◆ **ABOUT THIS TASK**:
The expected output is exactly the lines below, starting at the line with "la amada, se refugia para descansar en la" and ending at the line with "suspenso, tenemos que adivinarlo.", both included; no other line belongs in it.

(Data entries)
= Beginning of Section =

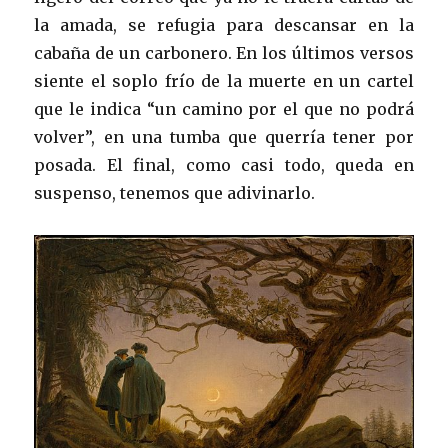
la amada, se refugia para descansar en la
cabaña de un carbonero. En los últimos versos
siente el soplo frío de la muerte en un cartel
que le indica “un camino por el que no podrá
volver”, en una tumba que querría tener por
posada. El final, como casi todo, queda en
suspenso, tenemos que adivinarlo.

= End of Section =
= Beginning of Section =

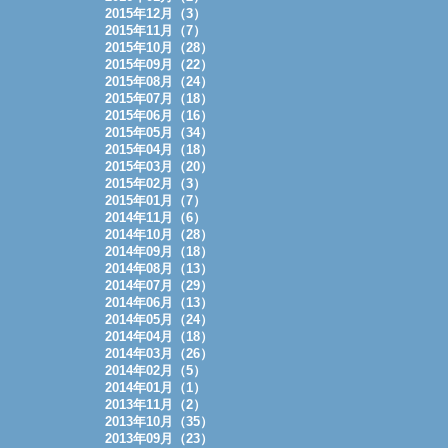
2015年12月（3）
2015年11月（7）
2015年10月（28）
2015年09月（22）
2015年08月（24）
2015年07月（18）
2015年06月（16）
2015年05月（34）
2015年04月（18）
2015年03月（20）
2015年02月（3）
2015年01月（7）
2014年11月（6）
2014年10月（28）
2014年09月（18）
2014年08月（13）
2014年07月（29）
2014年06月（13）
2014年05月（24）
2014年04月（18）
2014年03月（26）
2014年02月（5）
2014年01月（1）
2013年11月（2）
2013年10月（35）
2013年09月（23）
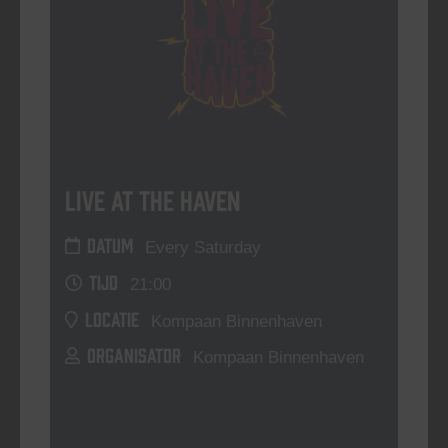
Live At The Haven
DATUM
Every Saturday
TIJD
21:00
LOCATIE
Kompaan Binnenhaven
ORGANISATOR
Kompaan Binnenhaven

= End of Section =

◆ **YOUR SOLUTION**:
la amada, se refugia para descansar en la
cabaña de un carbonero. En los últimos versos
siente el soplo frío de la muerte en un cartel
que le indica “un camino por el que no podrá
volver”, en una tumba que querría tener por
posada. El final, como casi todo, queda en
suspenso, tenemos que adivinarlo.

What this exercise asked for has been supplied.